More information on Storage security rules can be found here.

Functions

Cloud Functions for Firebase is a serverless solution for running bits of code in response to events or at scheduled time intervals. They are, for all intents and purposes, JavaScript/TypeScript functions that run directly "in the cloud", without needing to be tied to an app or device.

The project currently has two functions set up to perform daily backups of the data in Firestore (backupFirestore) and Storage (backupStorage). They are scheduled to run automatically, every day at 00:00 EEST.

Internationalization

On-device

All strings that are visible to the user should be internationalised and set in the corresponding .arb files within the l10n folder. The Flutter Intl Android Studio plugin does all the hard work for you by generating the code when you save an .arb file. Strings can then be accessed using S.current.stringID.

Remote

In the database, internationalized strings are saved as a dictionary where the locale is the key:

{
    'ro': 'Îmi place Flutter!',
    'en': 'I like Flutter!'
}

These will have a corresponding Map variable in the Dart code (e.g. Map<String, String> infoByLocale). See WebsiteProvider for a serialization/deserialization example.

Changing the locale

Changing the app's language is done via the settings page.

Fetching the locale

The LocaleProvider class offers utility methods for fetching the current locale string.

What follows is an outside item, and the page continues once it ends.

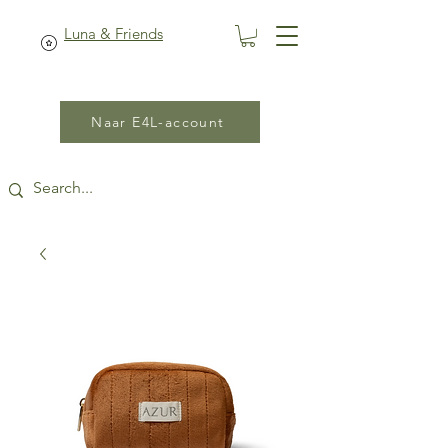
Luna & Friends
Naar E4L-account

See PortalPage for a usage example.

Custom icons

If you need to use icons other than the ones provided by the Material library or Feather Icons (accessible directly in the code through the Icons and FeatherIcons classes respectively), the process is as follows:

Generating the font file

  • Convert the .ttf custom font in the project to an .svg font (using a tool such as this one).
  • Go to FlutterIcon and upload (drag & drop) the file you obtained earlier in order to import the icons.
  • Check that the imported icons are the ones defined in the CustomIcons class to make sure nothing went wrong with the conversion, and select all of them.
  • (Upload and) select any additional icons that you want to use in the project, then click Download.

Updating the project

  • Rename the font file in the archive downloaded earlier to CustomIcons.ttf and replace the custom font in the project.
  • Copy the IconData definitions from the .dart file in the archive and replace the corresponding definitions in the CustomIcons class;
  • Check that everything still works correctly :)

Note: FontAwesome outline icons are recommended, where possible, because they are consistent with the overall style. For additional action icons check out FontAwesomeActions - the repo provides an .svg font you can upload directly into FlutterIcon.